28 dic. 2013

Todas somos Malala

Nunca me había sentado a pensar en lo privilegiada y dichosa que soy por vivir en el país en que vivo y tener las libertades que tengo.

Mientras leía el libro “Yo soy Malala” comprendí que hay lugares donde las chicas como yo ni siquiera pueden soñar con pintarse las uñas, usar falda o tener un “apartamento de soltera” donde puedan vivir solas y ser independientes económicamente.

No pueden ir solas ni al mercado. Siempre deben estar acompañadas por un hombre, aunque sea un niño pequeño de cinco años. No son nada por sí mismas. Dependen de un varón siempre.

Pero hay cosas aún más importantes, cuyas restricciones pueden ser terribles para la vida de cualquier ser humano: el que le impidan estudiar; aprender a leer o escribir, ir al colegio o cursar una carrera universitaria. ¡Cuán importante es la lucha de Malala!


Creo que no existe una mujer que no se sienta identificada y lastimada en lo más profundo al leer el libro sobre esa jovencita que fue tiroteada por los talibanes en Pakistán.

Aún recuerdo cuando leía las noticias que salía todos los días en la Agencia Internacional EFE sobre esa muchacha bajita con corazón de luchadora que había estado a punto de perder la vida por defender el derecho de todas las niñas musulmanas a ir a la escuela.
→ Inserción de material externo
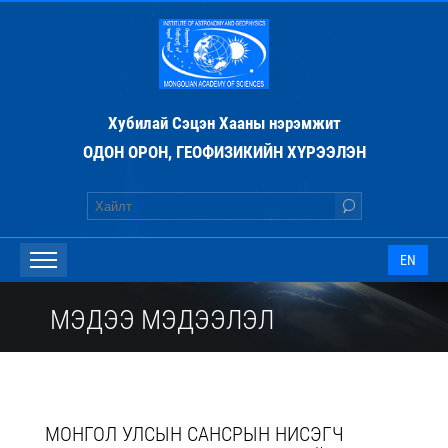
Хубилай Сэцэн Хааны нэрэмжит
ОДОН ОРОН, ГЕОФИЗИКИЙН ХҮРЭЭЛЭН
EN
МЭДЭЭ МЭДЭЭЛЭЛ
МОНГОЛ УЛСЫН САНСРЫН НИСЭГЧ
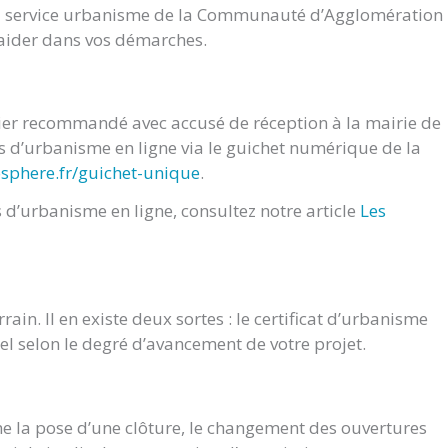
du service urbanisme de la Communauté d’Agglomération
s aider dans vos démarches.
rier recommandé avec accusé de réception à la mairie de
d’urbanisme en ligne via le guichet numérique de la
osphere.fr/guichet-unique
.
d’urbanisme en ligne, consultez notre article
Les
ain. Il en existe deux sortes : le certificat d’urbanisme
nel selon le degré d’avancement de votre projet.
e la pose d’une clôture, le changement des ouvertures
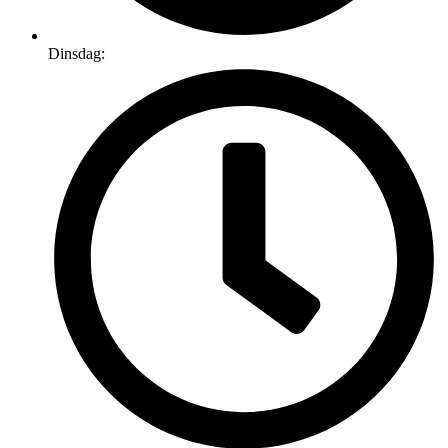
Dinsdag:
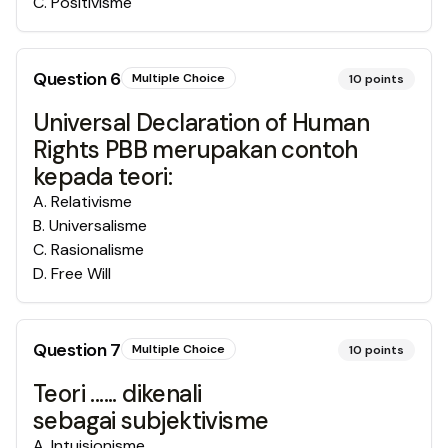
C
.
Positivisme
Question
6
Multiple Choice
10
points
Universal Declaration of Human
Rights PBB merupakan contoh
kepada teori:
A
.
Relativisme
B
.
Universalisme
C
.
Rasionalisme
D
.
Free Will
Question
7
Multiple Choice
10
points
Teori ...... dikenali
sebagai subjektivisme
A
.
Intuisionisme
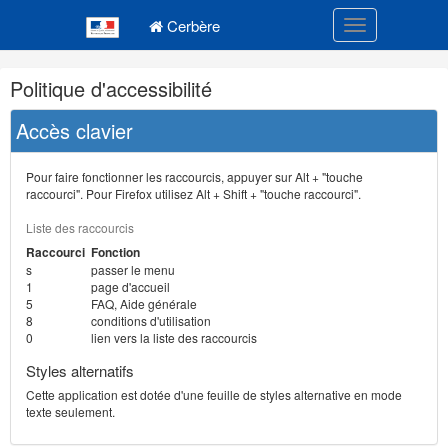
Navigation
Menu principal
principale
Cerbère
Toggle navigatio
Navigation
Politique d'accessibilité
et
outils
Accès clavier
annexes
Pour faire fonctionner les raccourcis, appuyer sur Alt + "touche
raccourci". Pour Firefox utilisez Alt + Shift + "touche raccourci".
Liste des raccourcis
Raccourci
Fonction
s
passer le menu
1
page d'accueil
5
FAQ, Aide générale
8
conditions d'utilisation
0
lien vers la liste des raccourcis
Styles alternatifs
Cette application est dotée d'une feuille de styles alternative en mode
texte seulement.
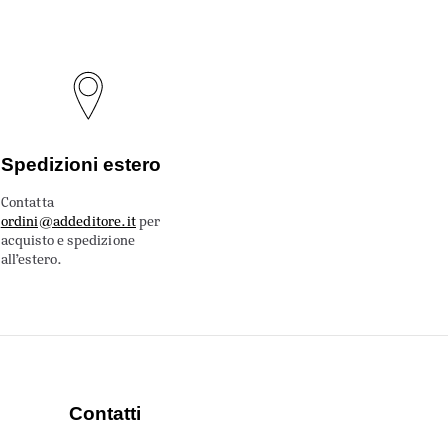
Spedizioni estero
Contatta
ordini@addeditore.it
per
acquisto e spedizione
all’estero.
Contatti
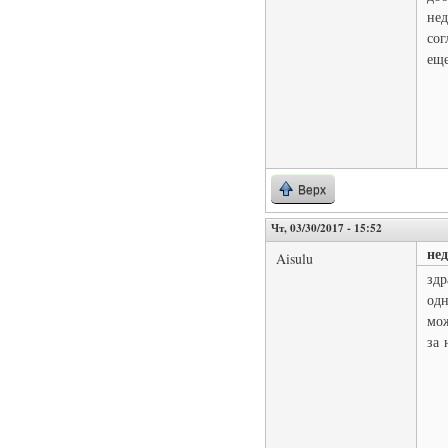
нед
сог
еще
Верх
Чт, 03/30/2017 - 15:52
не
Aisulu
здр
одн
мож
за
Esas notas me partían el corazón. Y hoy le doy gracias a Dios porque Malala no haya muerto, aunque su guerra apenas inicia.

Ojalá las mujeres de todo el mundo tuviéramos tanto valor. Después de todo, todas somos Malala. Todas tenemos nuestras propias guerras: contra el machismo, la discriminación, la desigualdad, la violencia doméstica, las violaciones sexuales, la falta de oportunidades y los prejuicios.

Malala debería servirnos de ejemplo e inspiración. Nosotras deberíamos ser sus discípulas.